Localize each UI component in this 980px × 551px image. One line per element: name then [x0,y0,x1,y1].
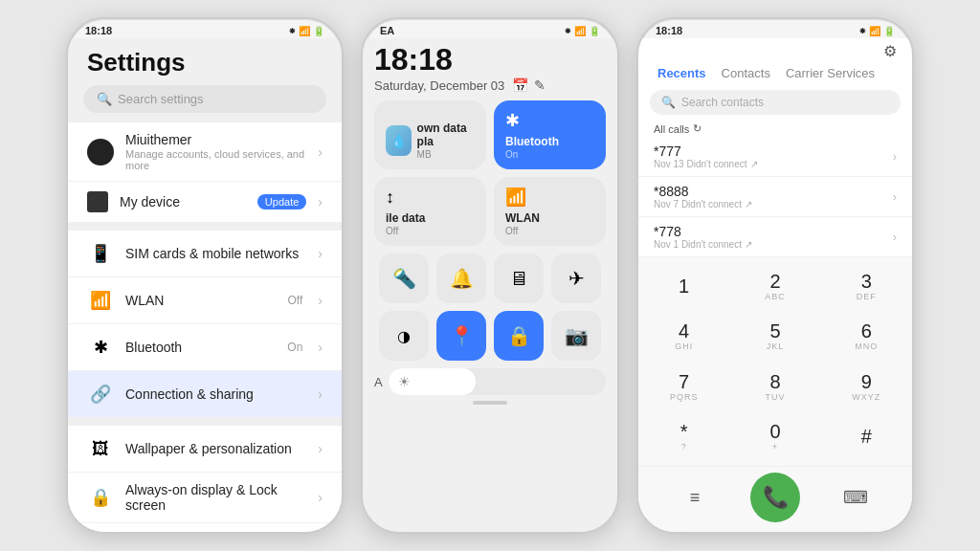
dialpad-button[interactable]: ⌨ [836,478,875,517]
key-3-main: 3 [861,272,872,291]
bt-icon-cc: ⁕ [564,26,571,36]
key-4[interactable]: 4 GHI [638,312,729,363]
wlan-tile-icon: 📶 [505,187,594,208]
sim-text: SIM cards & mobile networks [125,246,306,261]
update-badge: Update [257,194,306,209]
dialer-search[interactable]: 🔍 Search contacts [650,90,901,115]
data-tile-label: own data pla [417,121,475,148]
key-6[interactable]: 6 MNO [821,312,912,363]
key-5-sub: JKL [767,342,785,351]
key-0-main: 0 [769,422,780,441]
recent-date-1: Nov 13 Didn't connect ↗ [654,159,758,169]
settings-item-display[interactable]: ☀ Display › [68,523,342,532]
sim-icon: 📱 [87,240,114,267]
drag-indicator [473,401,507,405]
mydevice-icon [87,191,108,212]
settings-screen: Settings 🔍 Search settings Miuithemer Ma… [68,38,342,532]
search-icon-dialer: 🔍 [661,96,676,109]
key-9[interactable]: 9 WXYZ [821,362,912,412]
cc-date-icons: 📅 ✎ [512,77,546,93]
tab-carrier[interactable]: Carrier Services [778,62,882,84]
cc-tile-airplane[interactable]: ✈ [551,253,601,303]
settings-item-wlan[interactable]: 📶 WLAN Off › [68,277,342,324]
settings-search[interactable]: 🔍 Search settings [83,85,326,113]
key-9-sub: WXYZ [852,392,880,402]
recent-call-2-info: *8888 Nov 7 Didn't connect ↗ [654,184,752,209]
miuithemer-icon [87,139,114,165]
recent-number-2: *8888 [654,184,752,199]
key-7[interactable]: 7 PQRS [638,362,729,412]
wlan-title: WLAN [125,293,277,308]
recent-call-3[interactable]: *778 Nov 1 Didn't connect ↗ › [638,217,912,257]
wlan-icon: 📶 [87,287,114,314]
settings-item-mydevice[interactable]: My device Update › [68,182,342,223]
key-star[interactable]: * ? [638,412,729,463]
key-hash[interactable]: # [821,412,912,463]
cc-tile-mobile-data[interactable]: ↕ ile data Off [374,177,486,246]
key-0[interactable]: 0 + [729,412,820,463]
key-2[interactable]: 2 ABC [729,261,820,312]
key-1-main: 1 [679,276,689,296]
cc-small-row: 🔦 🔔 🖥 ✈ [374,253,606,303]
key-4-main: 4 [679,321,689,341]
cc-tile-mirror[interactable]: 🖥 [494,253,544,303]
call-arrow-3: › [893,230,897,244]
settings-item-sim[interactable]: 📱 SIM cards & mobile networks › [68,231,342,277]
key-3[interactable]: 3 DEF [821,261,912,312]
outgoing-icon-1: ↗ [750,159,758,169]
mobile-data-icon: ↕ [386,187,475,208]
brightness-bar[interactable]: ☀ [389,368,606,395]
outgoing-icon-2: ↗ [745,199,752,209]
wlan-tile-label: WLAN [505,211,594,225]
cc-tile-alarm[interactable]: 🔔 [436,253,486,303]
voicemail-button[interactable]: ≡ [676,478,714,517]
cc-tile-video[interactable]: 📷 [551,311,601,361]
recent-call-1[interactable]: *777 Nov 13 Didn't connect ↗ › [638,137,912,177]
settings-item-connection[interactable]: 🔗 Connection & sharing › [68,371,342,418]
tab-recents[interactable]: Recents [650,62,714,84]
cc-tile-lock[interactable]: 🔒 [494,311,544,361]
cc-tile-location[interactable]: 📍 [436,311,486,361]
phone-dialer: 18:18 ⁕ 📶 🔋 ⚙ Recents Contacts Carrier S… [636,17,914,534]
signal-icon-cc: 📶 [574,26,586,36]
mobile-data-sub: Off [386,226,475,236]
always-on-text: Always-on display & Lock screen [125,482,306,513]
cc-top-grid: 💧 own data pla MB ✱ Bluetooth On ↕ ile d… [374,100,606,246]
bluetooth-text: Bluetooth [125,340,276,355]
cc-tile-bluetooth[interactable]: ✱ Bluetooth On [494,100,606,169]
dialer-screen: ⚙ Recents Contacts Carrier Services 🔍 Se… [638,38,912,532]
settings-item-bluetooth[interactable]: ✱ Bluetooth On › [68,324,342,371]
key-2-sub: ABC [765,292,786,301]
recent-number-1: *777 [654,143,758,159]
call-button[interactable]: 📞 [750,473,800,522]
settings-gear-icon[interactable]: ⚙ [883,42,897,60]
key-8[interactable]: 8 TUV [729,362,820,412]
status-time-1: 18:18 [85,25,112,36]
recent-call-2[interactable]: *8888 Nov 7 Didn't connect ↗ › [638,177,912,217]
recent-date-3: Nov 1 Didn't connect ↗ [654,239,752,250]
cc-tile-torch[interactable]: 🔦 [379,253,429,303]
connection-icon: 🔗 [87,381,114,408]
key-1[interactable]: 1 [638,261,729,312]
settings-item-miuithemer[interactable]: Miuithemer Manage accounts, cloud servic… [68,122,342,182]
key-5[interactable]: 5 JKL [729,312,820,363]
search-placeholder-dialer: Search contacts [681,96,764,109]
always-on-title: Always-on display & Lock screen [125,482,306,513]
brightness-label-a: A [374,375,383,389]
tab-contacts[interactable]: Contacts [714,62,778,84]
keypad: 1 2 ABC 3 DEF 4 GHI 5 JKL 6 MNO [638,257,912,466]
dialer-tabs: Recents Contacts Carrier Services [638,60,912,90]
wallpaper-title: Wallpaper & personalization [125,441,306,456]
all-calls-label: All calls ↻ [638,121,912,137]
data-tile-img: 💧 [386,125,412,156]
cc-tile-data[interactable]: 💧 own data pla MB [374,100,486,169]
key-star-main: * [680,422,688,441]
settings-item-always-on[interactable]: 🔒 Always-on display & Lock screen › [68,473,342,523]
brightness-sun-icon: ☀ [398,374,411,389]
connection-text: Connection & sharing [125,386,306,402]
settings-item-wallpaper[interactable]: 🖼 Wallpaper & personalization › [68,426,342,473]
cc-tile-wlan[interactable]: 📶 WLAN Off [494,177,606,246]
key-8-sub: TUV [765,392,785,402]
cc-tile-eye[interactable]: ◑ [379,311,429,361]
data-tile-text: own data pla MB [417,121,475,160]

-=-=-=-=-

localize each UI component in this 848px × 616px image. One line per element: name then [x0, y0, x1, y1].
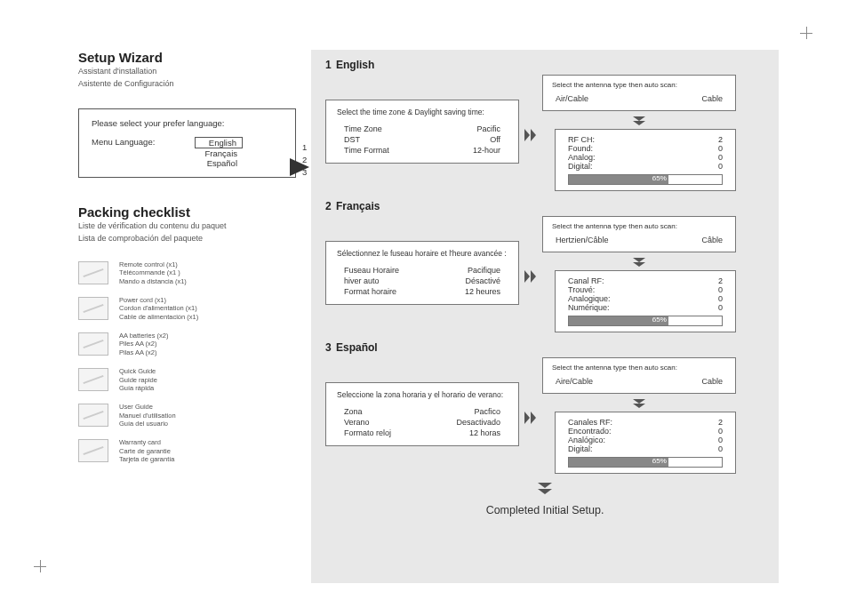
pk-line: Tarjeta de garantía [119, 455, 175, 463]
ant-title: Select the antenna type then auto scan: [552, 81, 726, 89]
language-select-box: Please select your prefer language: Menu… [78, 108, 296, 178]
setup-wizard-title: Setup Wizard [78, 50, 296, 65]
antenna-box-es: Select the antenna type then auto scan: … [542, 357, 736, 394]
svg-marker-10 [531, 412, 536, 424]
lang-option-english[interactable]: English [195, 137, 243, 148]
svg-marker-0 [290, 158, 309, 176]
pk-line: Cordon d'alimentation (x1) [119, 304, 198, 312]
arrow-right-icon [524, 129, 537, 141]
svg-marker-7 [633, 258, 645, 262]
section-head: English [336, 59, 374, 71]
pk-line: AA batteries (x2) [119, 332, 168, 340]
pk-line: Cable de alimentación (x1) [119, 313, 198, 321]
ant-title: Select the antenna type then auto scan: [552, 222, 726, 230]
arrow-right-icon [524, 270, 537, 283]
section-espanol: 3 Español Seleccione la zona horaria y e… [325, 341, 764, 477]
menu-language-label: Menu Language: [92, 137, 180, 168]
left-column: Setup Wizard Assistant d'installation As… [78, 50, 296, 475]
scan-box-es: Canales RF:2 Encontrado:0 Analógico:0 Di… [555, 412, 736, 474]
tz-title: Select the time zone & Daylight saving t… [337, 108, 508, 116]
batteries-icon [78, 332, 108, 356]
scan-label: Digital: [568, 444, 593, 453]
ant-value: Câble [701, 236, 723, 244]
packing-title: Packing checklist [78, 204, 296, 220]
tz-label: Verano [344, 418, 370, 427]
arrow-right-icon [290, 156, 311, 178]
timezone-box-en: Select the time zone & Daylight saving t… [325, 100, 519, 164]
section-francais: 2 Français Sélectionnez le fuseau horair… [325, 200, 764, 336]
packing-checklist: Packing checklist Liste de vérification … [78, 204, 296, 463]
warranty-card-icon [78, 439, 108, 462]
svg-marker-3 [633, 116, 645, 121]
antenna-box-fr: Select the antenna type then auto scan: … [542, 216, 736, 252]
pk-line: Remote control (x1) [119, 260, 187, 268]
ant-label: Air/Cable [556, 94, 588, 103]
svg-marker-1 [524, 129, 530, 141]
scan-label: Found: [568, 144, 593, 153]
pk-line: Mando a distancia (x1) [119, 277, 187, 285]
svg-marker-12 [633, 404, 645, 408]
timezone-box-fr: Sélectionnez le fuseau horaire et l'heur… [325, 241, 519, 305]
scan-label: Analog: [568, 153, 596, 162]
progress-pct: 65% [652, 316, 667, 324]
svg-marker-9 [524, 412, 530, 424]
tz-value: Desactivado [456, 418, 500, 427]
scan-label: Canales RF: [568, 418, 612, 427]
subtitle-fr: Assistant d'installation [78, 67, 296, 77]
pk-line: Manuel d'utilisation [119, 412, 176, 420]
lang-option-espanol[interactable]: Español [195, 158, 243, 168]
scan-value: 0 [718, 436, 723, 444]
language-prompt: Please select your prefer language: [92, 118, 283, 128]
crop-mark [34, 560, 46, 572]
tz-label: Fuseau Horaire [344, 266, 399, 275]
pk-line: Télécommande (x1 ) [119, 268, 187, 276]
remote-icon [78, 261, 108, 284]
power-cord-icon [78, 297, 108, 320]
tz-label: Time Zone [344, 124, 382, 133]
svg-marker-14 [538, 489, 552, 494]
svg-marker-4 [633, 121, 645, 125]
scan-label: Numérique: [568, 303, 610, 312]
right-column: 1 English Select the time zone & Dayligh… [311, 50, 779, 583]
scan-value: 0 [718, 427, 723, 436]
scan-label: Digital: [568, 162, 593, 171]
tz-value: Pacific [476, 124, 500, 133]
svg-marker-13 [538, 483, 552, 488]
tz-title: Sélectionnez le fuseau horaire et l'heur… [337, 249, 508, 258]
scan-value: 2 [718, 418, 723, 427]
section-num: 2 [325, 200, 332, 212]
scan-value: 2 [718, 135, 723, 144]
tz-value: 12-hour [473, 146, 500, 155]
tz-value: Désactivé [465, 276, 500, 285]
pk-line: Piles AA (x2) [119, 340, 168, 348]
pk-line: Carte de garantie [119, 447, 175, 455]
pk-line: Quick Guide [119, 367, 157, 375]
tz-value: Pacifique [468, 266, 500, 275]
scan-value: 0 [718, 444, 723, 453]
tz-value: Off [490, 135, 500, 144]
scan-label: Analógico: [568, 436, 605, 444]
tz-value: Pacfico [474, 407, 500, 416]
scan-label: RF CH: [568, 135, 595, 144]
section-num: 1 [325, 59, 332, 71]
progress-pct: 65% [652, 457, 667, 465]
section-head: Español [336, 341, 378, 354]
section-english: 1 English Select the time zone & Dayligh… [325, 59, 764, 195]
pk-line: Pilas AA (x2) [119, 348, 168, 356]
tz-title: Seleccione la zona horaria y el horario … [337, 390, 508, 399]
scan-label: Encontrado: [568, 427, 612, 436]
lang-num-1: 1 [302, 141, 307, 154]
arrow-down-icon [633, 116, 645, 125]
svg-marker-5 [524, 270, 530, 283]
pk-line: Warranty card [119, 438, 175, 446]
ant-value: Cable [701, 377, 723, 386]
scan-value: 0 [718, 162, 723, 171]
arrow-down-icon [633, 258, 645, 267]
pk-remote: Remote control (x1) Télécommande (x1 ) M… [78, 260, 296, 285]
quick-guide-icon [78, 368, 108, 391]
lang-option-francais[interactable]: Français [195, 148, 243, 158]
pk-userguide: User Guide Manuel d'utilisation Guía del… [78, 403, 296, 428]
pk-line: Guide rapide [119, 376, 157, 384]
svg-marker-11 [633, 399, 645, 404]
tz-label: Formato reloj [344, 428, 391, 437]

-=-=-=-=-

> **YOUR GOAL**
Say how many lines of the material above contain the string "each". Write nothing but the number.

> **EXERCISE RESULT**
2